Cuando el Rey se marchó en su carroza sin suspensión, seguía lloviendo. A mí, el inspector Romeike, no me regaló ninguna caja de rapé. Amanda no encontró ningún ducado en su delantal. Sus hijitas Lisbeth, Anna, Martha y Ernestine no recibieron ninguna bendición. La servidumbre, todavía empapada por la lluvia, no entonó ningún coro. Ningún edicto espontáneo abolió la servidumbre de la gleba. No se produjo ningún milagro ilustrado bajo el dominio absolutista. Sin embargo, la fecha del histórico encuentro fue transmitida por el ayudante de campo: poco después de dejar el empapado Zuckau, el 16 de octubre de 1779, la sopa de patata de Amanda Woyke, por decreto, fue elevada a la dignidad de plato real favorito; lo que hizo que se popularizara, y no sólo en la Prusia occidental.

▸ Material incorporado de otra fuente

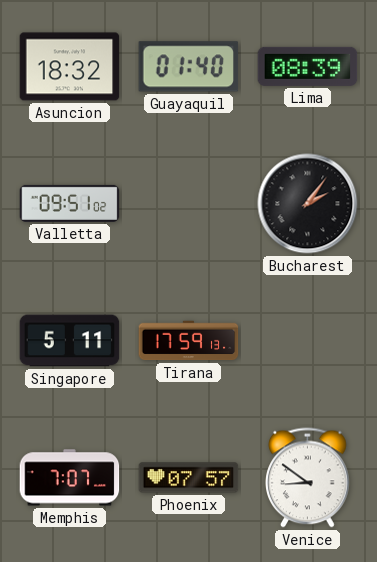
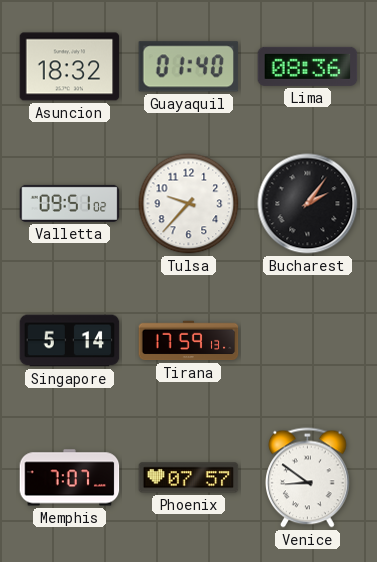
Lima: 08:39 -> 08:36
Tulsa: none -> 9:37
Singapore: 5:11 -> 5:14
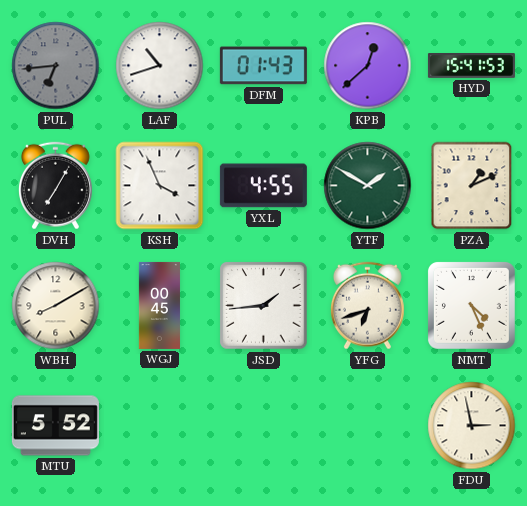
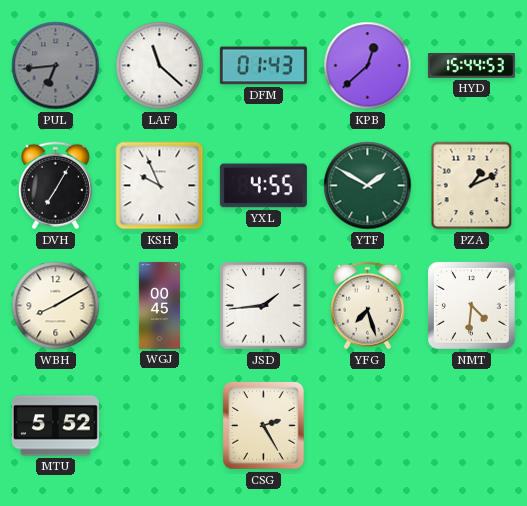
LAF: 10:42 -> 11:22
HYD: 15:41 -> 15:44
KSH: 3:56 -> 9:56
YFG: 6:42 -> 7:27
NMT: 4:26 -> 4:31
CSG: none -> 2:25
FDU: 2:58 -> none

Y cuando el tribunal feminista, como el caso de Amanda Woyke se vio en tiempo de carnaval, en lugar de un Martes de Carnaval corriente para mujeres, organizó una fiesta femenina con trajes de la época de Amanda, la vocal Therese Osslieb, que hubiera podido estar muy bien al frente de una cocina de la servidumbre, preparó una sopa de patata prusianooccidental, según la receta de Amanda, en sus cacerolas acostumbradas a los sabores de Bohemia. Todas, incluido el consejo consultivo revolucionario en pleno, fueron invitadas al restaurante de la Osslieb El cobertizo de Ilsebill; hasta la defensora de oficio. Los hombres, naturalmente, no. Helga Paasch, al parecer, se vistió de Tío Fritz. Ruth Simoneit fue de August Romeike. La Witzlaff se tejió una corona de mejorana y perejil. Naturalmente, Therese Osslieb, como Amanda, llevaba un traje de color patata. Y al parecer, después de la sopa, las mujeres bailaron la polka entre sí.